◆ MATERIAL FOR THE TASK:
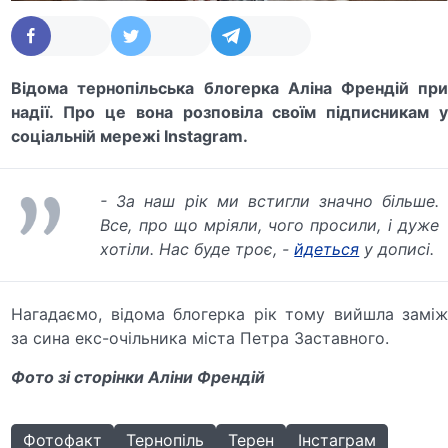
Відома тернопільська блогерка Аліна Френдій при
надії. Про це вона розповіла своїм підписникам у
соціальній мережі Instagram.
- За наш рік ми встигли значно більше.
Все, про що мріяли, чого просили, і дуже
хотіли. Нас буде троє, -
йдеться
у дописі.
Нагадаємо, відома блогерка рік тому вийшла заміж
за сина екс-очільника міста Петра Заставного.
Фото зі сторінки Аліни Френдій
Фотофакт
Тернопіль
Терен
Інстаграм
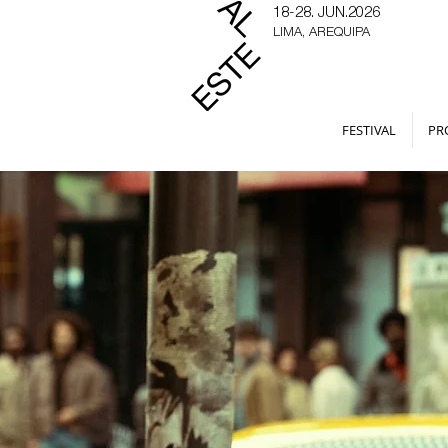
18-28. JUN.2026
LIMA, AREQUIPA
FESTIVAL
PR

* * *

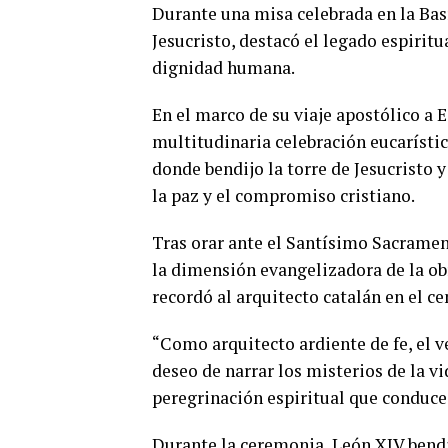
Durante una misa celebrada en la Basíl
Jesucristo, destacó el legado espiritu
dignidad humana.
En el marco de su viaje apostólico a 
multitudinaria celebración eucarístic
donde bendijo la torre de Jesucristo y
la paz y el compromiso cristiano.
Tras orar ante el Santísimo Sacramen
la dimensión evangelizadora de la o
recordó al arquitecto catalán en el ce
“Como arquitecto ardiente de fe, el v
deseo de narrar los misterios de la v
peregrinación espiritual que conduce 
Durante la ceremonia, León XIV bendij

--

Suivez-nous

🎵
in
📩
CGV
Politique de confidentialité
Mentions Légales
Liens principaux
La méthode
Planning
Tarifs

◆ ABOUT THIS EXERCISE:
Look for the word "Durante". Copy out every line of the data that has it.

◆ RESPONSE AREA:
Durante una misa celebrada en la Basíl
Durante la ceremonia, León XIV bendij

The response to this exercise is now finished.